Enquanto muitos governos ainda desperdiçam recursos com improviso e manutenção reativa, Minas mostra que gestão eficiente, tecnologia e responsabilidade com o dinheiro público dão resultado. Sob a liderança do governador Romeu Zema (NOVO), Minas Gerais realizou melhorias nas estradas e reduziu em 80% o número de buracos.
O resultado é fruto da adoção de inteligência artificial no monitoramento da malha rodoviária, iniciativa que transformou a forma como o estado identifica problemas, planeja intervenções e executa a manutenção das estradas.
A ferramenta passou a ser utilizada em maio de 2025, por meio da Secretaria de Estado de Infraestrutura, Mobilidade e Parcerias (SEINFRA) e do Departamento de Estradas de Rodagem de Minas Gerais (DER-MG).
Com isso, Minas se tornou o primeiro estado do país a empregar esse tipo de tecnologia tanto em rodovias estaduais quanto em trechos concedidos.
Antes, o acompanhamento das condições das vias dependia majoritariamente de vistorias manuais.
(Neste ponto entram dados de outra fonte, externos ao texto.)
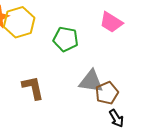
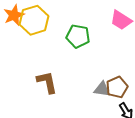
gray triangle: (91, 81) -> (102, 89), moved, size x0.7

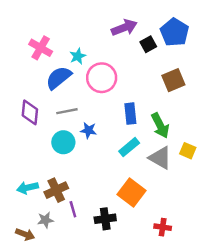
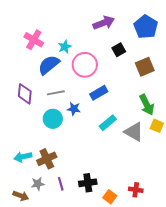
black square: (148, 44) -> (119, 50), moved
blue rectangle: (130, 114) -> (99, 93), moved, turned 66
green arrow: (160, 126) -> (147, 105), moved
orange square: (132, 192) -> (110, 197), moved, size x0.6
purple line: (73, 209) -> (61, 184), moved

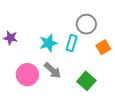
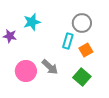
cyan star: (48, 43) -> (32, 22), moved
orange square: (103, 47) -> (86, 50), moved

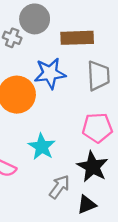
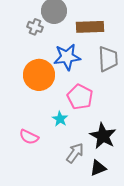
pink pentagon: (97, 128) -> (80, 97), moved, turned 30
cyan star: (42, 147) -> (60, 119), size x0.7

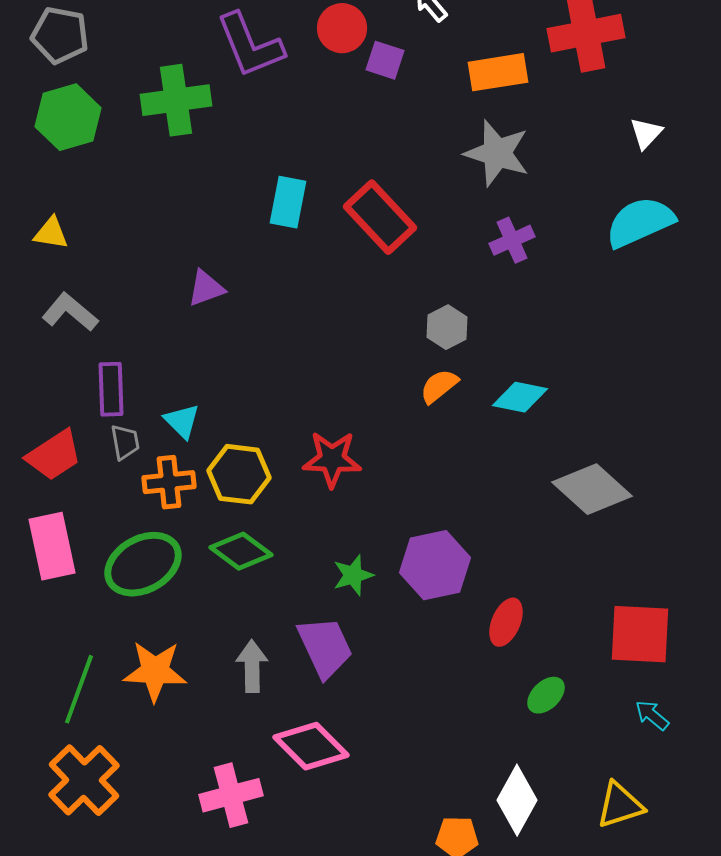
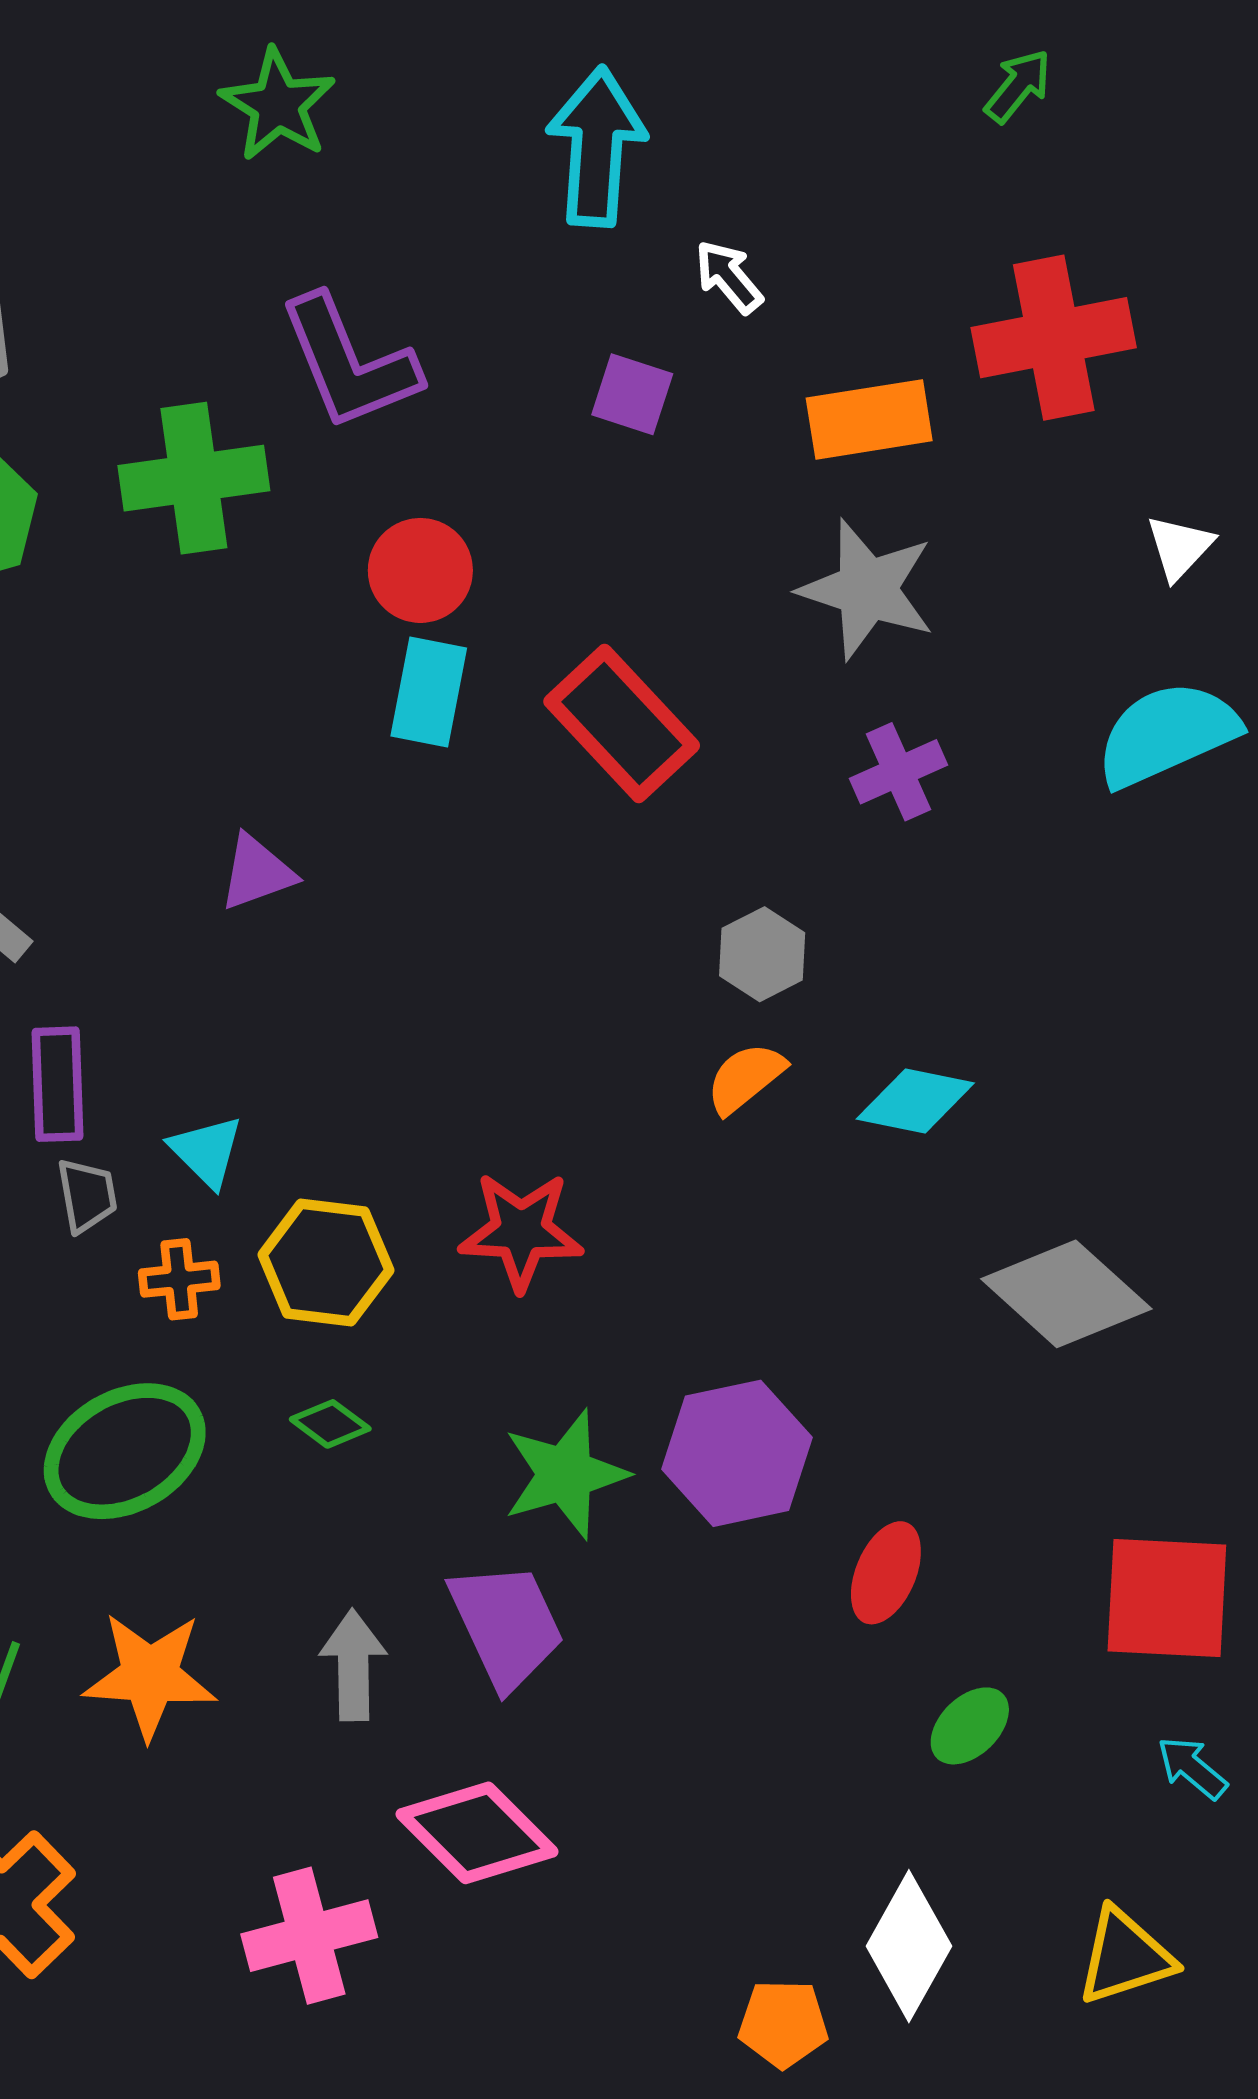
red circle: (342, 28) -> (420, 570), moved
orange cross: (169, 482) -> (179, 1279), size x0.7
green diamond: (241, 551) -> (330, 1424), size x0.6
green star: (353, 575) -> (565, 1474), size x1.5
Com o novo modelo, o processo passou a contar com análise automatizada de imagens, permitindo diagnósticos mais frequentes, detalhados e precisos.
Atualmente, o monitoramento é feito mensalmente em cerca de 20 mil quilômetros de rodovias pavimentadas, servindo de base para o Índice de Condição da Manutenção (ICM).
O investimento na tecnologia gira em torno de R$ 5 milhões, valor que se converte em economia ao evitar obras emergenciais, retrabalho e desperdício de recursos públicos.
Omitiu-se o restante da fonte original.